‘Permanecer. Para escapar del tiempo del movimiento perpetuo’, de François-Xavier Bellamy

Luis Daniel González
7 min readOct 24, 2020

Después de su llamamiento urgente a transmitir nuestra herencia cultural en Los desheredados, en su nuevo libro el autor habla, con igual claridad en la exposición y orden en su argumentación, de algunos planteamientos dominantes en nuestra sociedad. Para presentarlos, en la introducción se apoya en Carta al General X, una obra breve de Antoine de Saint-Exupéry que no llegó a publicarse, donde habla de su pasión juvenil por la velocidad, que al final de su vida le parece vacía e incluso destructiva, y del problema de fondo que, a su juicio, tiene Europa: «reconocer que la vida del espíritu es la única que satisface al hombre». Con citas de esta obra encabeza cada uno de los nueve capítulos de su libro (comentado bien aquí), de los que hago unos breves apuntes a continuación.

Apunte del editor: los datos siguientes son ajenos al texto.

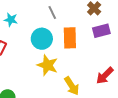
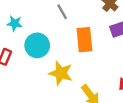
cyan circle: (42, 39) -> (37, 45), moved

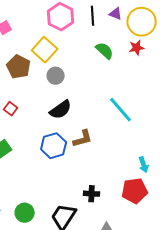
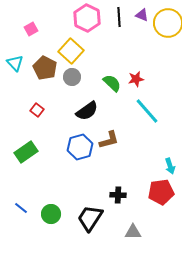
red star: (137, 48) -> (136, 79), moved
green semicircle: (105, 51) -> (112, 83), moved
gray circle: (56, 76) -> (72, 77), moved

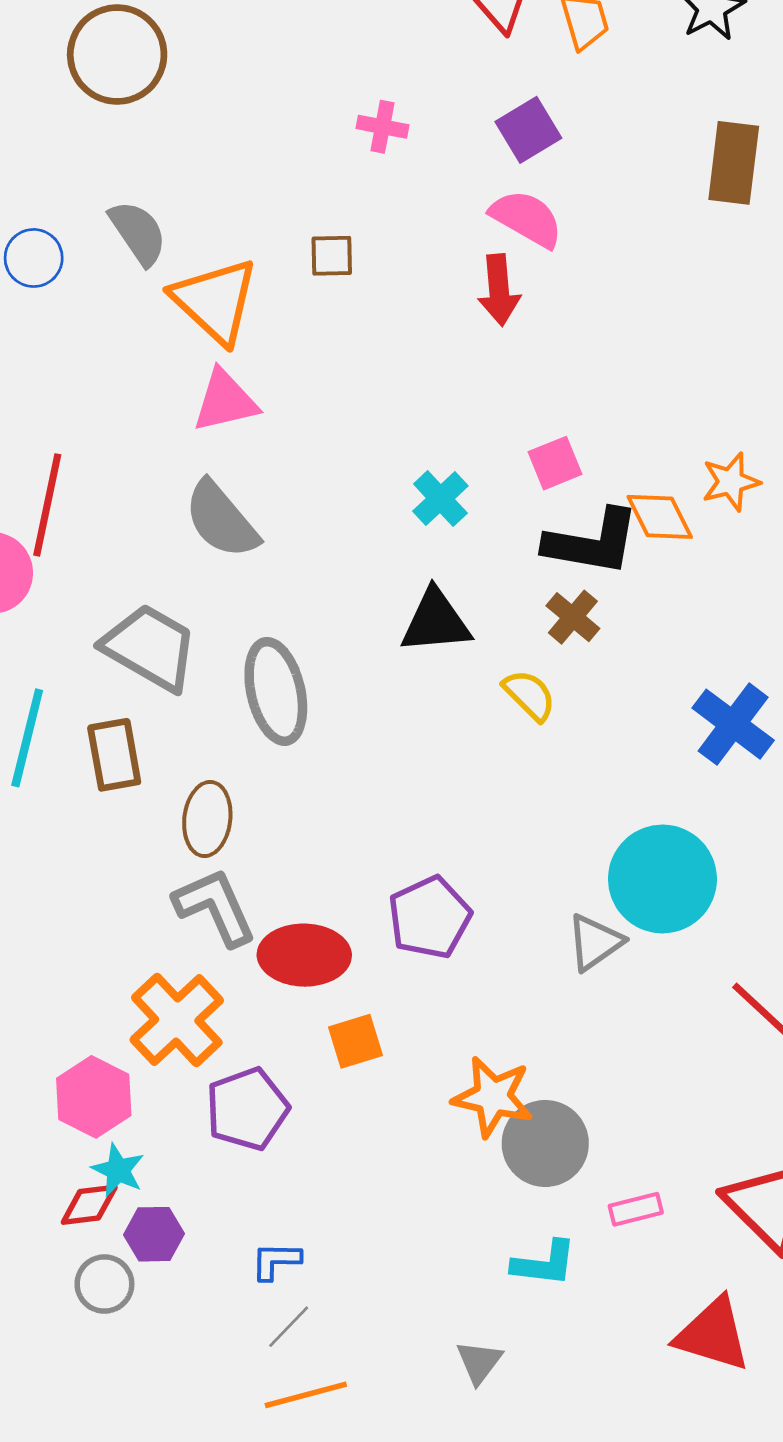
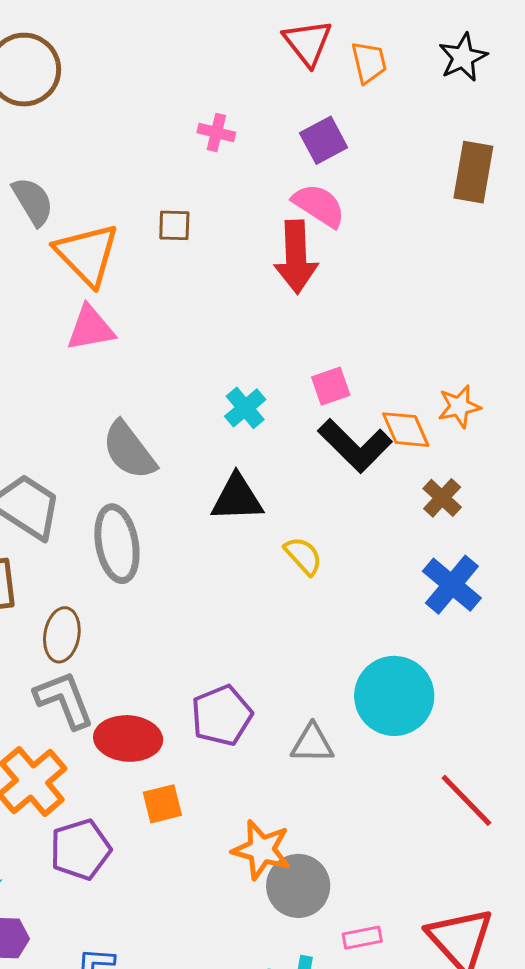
red arrow: (499, 290) -> (296, 257), size x1.4
gray semicircle: (221, 520) -> (129, 450), moved
black L-shape: (592, 542) -> (355, 446), turned 32
brown cross: (573, 617) -> (442, 498), moved
gray triangle: (595, 942) -> (312, 744), moved, turned 33

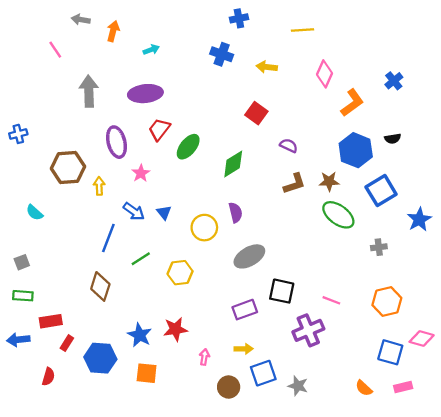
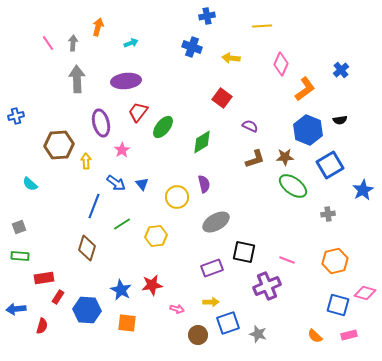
gray arrow: (81, 20) -> (73, 43), moved, turned 84
blue arrow: (18, 340) -> (16, 309), moved
pink arrow: (204, 357) -> (177, 309), turned 96

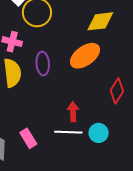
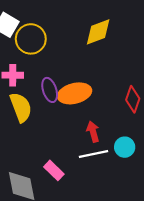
orange ellipse: (85, 56) -> (75, 93), moved, turned 36

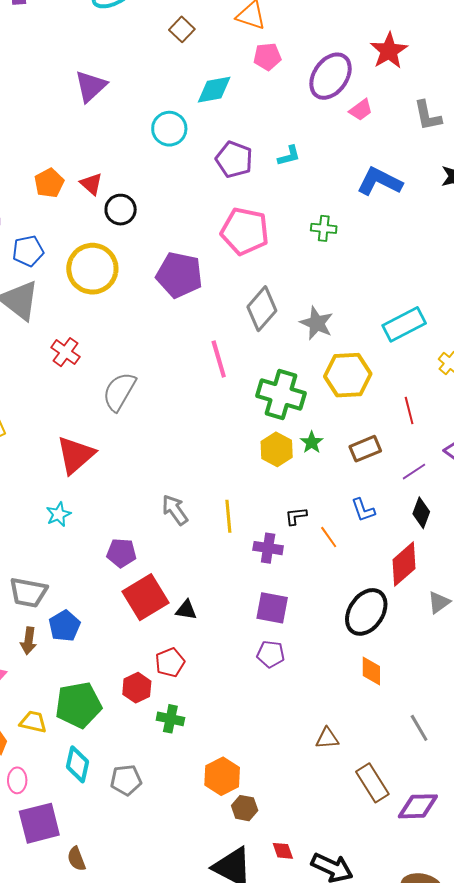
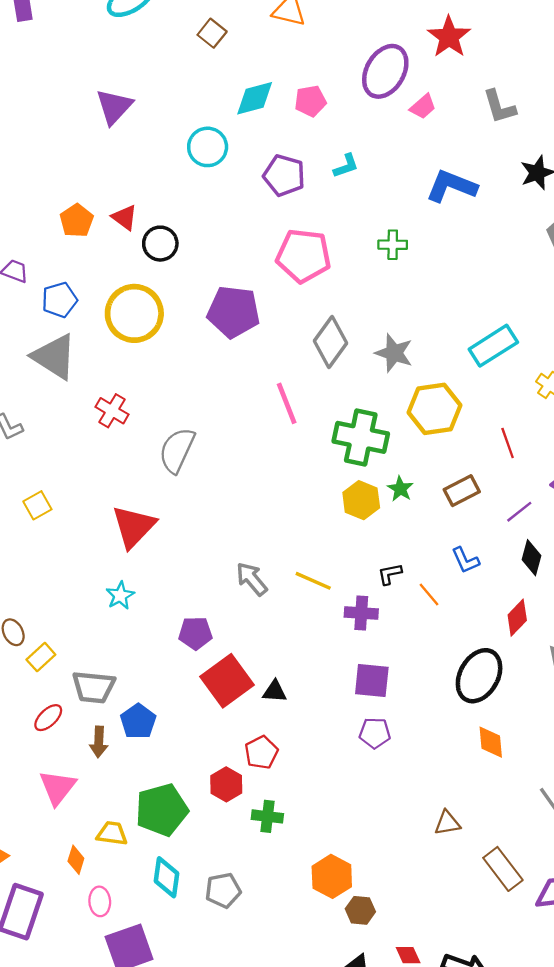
pink pentagon: (267, 57) -> (310, 101), moved
yellow line: (228, 516) -> (313, 581), turned -56
red diamond: (404, 564) -> (517, 618), size x0.7

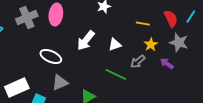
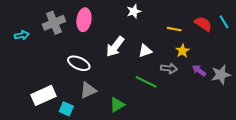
cyan line: (191, 17) -> (224, 22), turned -64
red semicircle: (171, 19) -> (203, 24), turned -30
gray star: (179, 43) -> (221, 75), moved, turned -30
gray arrow: (138, 62) -> (169, 68), turned -133

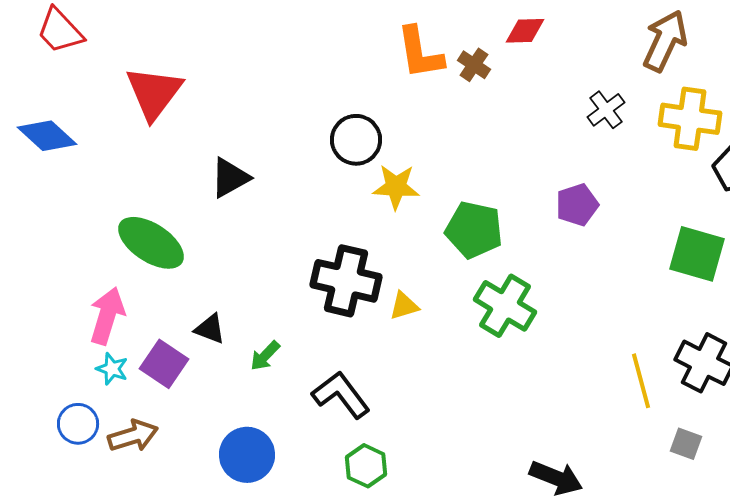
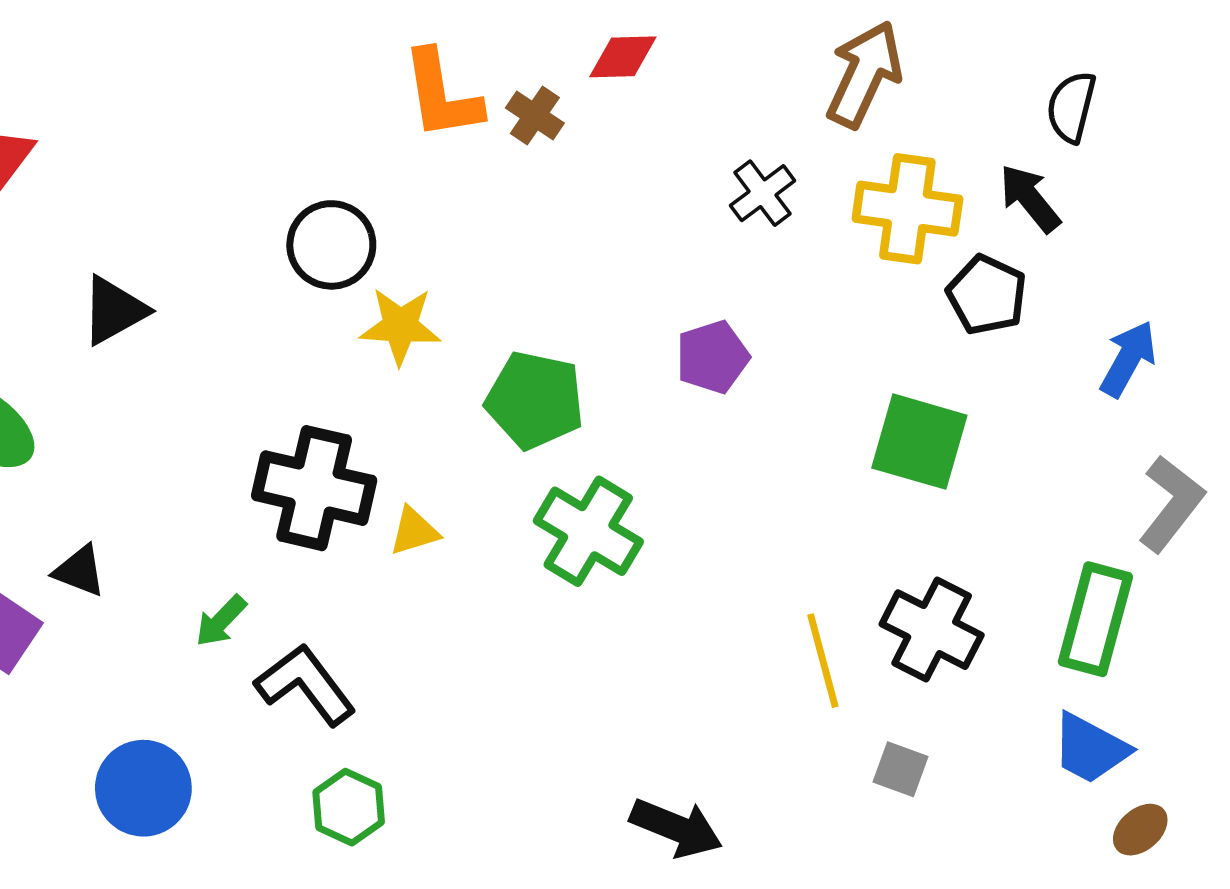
green arrow: (265, 356) -> (221, 621), moved

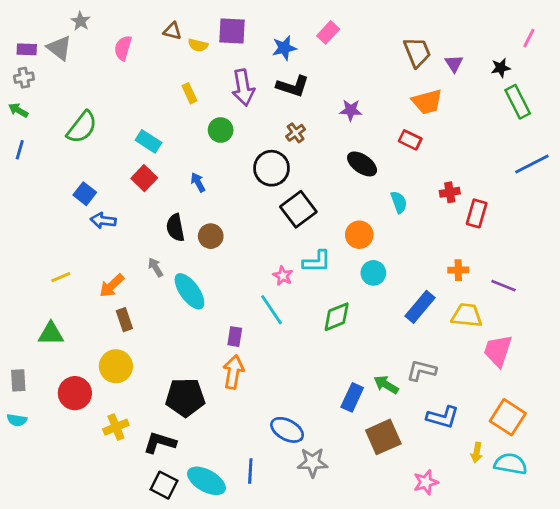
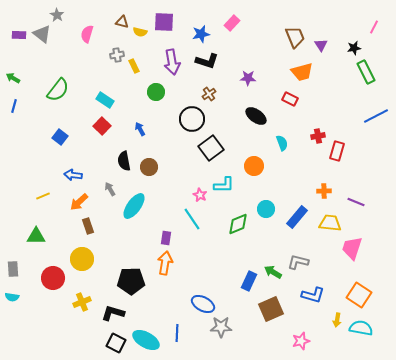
gray cross: (24, 78) -> (117, 55), moved
blue arrow: (103, 221) -> (73, 175), moved
cyan circle: (373, 273) -> (266, 209), moved
cyan ellipse: (189, 291) -> (134, 206), turned 72

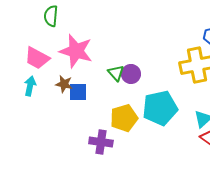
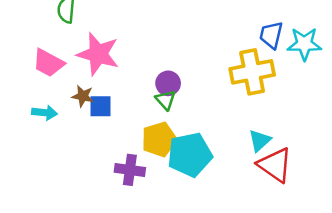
green triangle: (116, 73) -> (166, 100), moved
cyan arrow: (30, 86) -> (45, 113), moved, turned 84
cyan pentagon: (160, 108) -> (190, 155), moved

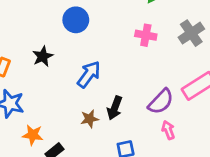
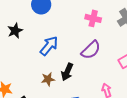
purple semicircle: (161, 102) -> (91, 50), moved

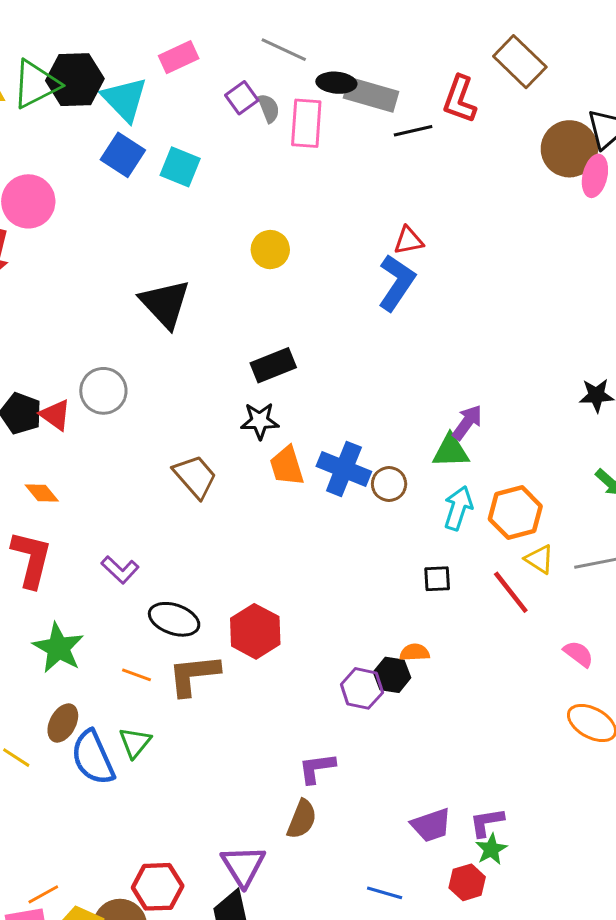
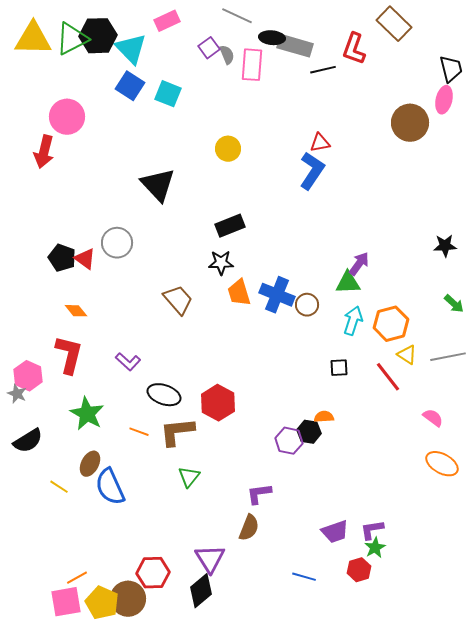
brown circle: (569, 149) -> (410, 123), moved
green triangle: (135, 743) -> (189, 477), moved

En el primero Bellamy comenta ideas de los filósofos presocráticos, en especial de Heráclito — «todo fluye» — y de Protágoras — «el hombre es la medida de todas las cosas» — , las que fundan el relativismo, «la idea de que no es posible ninguna verdad absoluta». Señala que nosotros, con nuestra fascinación contemporánea por el movimiento, vivimos la misma crisis del lenguaje, el mismo sentimiento compartido de que no cabe esperar una verdad absoluta de ninguna palabra: «También nosotros vivimos el reino de los “comunicadores” que pretenden poder “hacer aparecer grandes las cosas pequeñas, y las pequeñas grandes”».

En el segundo habla primero de cómo Aristóteles fue quien explicó que el cambio, en todas sus formas, se explica por el fin al que se orienta y que así es cómo el movimiento tiene su sentido. Luego, de que se produce un cambio en nuestra concepción del mundo cuando comienza la modernidad: la transformación que provocó la revolución iniciada por Copérnico y Galileo fue más allá de los descubrimientos puramente científicos y dio comienzo a una visión de la vida en la que el movimiento no tiene fin y tampoco propósito, razón por la cual se convierte en su propia razón de ser.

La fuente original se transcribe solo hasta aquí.